We posit that black and iridescent feather stains can survive harsher temperature regimes compared to brown and grey feathers. The observations of (a) stain retention at higher temperatures, (b) possible trends in PC1 scores according to melanin colour within each treatment/sample category, and (c) apparent reversal of this pattern at ~300°C suggest that that eumelanin has higher diagenetic stability than phaeomelanin. Seemingly intermediate positions occupied by mixed/organ melanin and grey colours along PC1 would suggest an intermediate composition and maturation stability, consistent with other studies70, 71.
Future work
The ultimate goal of maturation setups is to simulate natural diagenesis in the laboratory. The expected result would produce matured tissues that are structurally and chemically comparable to carbonaceous compression fossils. While our current setup closely mimics the macroscopic staining and key aspects of diagenetic chemical signatures, compaction and P/T-maturation are temporally decoupled. The original orientation of melanosome layers in specimens (e.g. in structurally iridescent arrays) can be altered through the current setup28. To minimise this, future setups should compact and mature specimens concurrently.
Additionally, this study compares previously published capsule-maturation of enzymatically extracted melanin to sediment-encased maturation of whole feathers with pigments, proteins, lipids, etc., so the effect of greater chemical complexity in the whole tissues of fossils and sediment-matured samples should be further controlled in future work. Although, as noted above, there is good evidence that these ToF-SIMS signatures are driven primarily by melanin rather than keratin protein (for comparisons of raw spectra see Supplementary Fig. S2). Chemical variation between modern/experimental samples and fossils is most possibly due to lipid loss during early decay or late oxidative weathering. This can be potentially accounted for in future experimental designs through the addition of pre-maturation decay treatments or by subjecting samples to oxidation after maturation using warm, moist, oxygenated air.

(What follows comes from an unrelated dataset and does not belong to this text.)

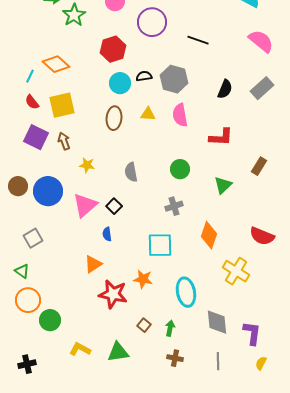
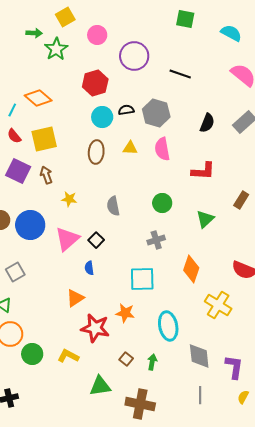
yellow L-shape: (80, 349) -> (68, 356), moved
brown cross: (175, 358) -> (140, 404), moved, size x1.8

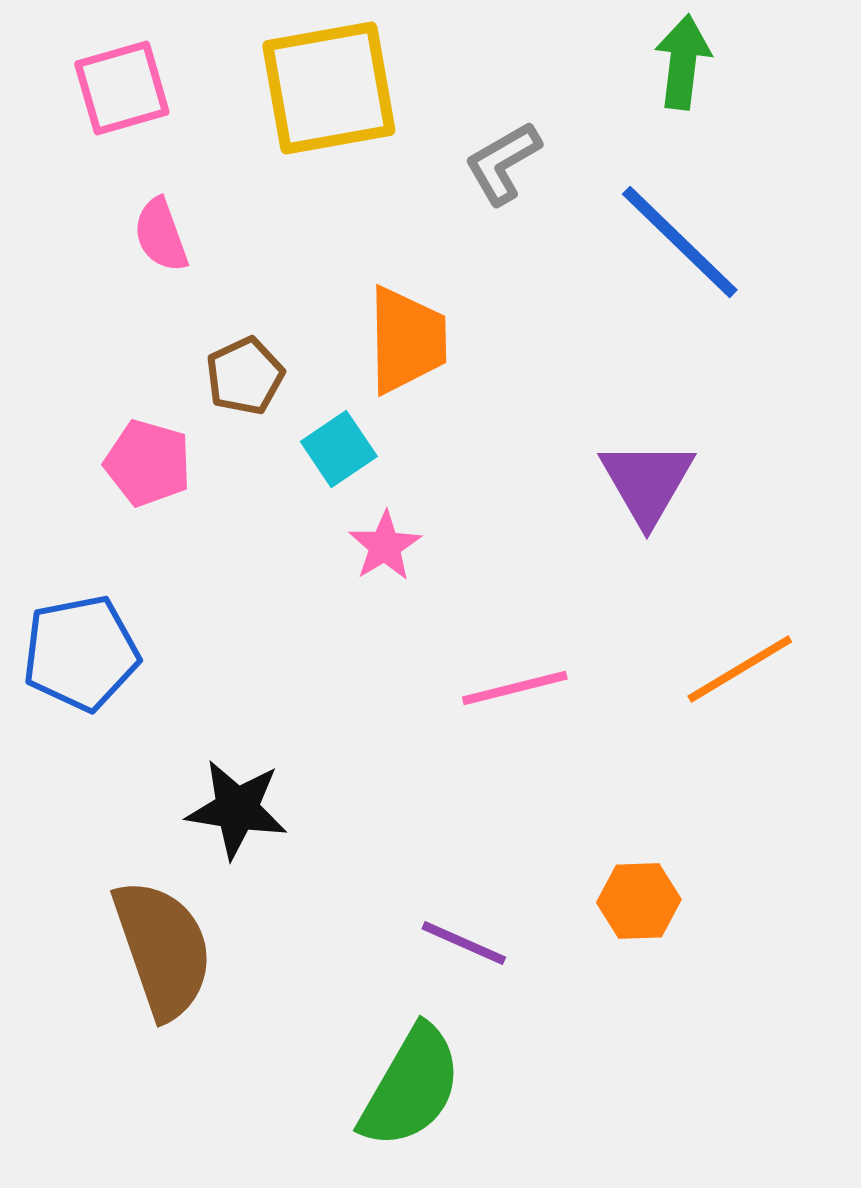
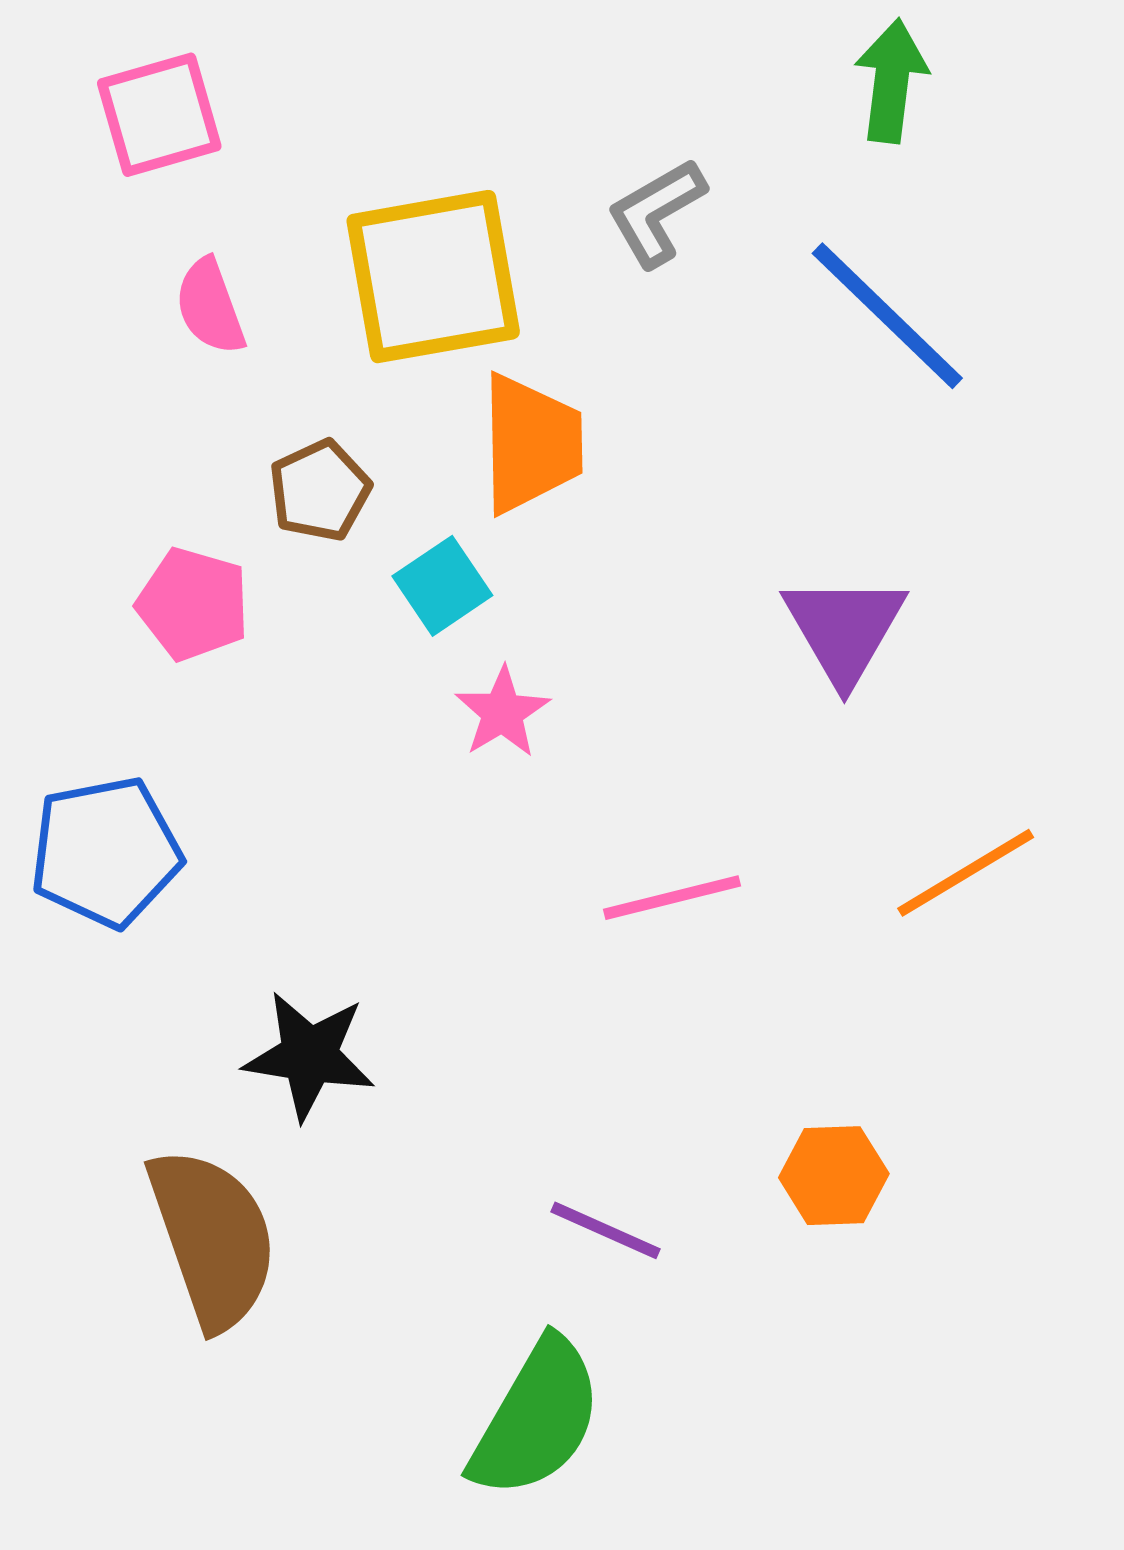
yellow square: (329, 88) -> (433, 277), moved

Lastly, temperature can fluctuate by ~2–5 °C inside the sample chamber of the current maturation rig, albeit of minimal concern when examining samples across a 300°C temperature range. Temperature gradients are more noticeable with scaling up to larger sample chambers. Future improvements in chamber design should help to minimise temperature fluctuations and produce samples that are even more similar to natural fossils.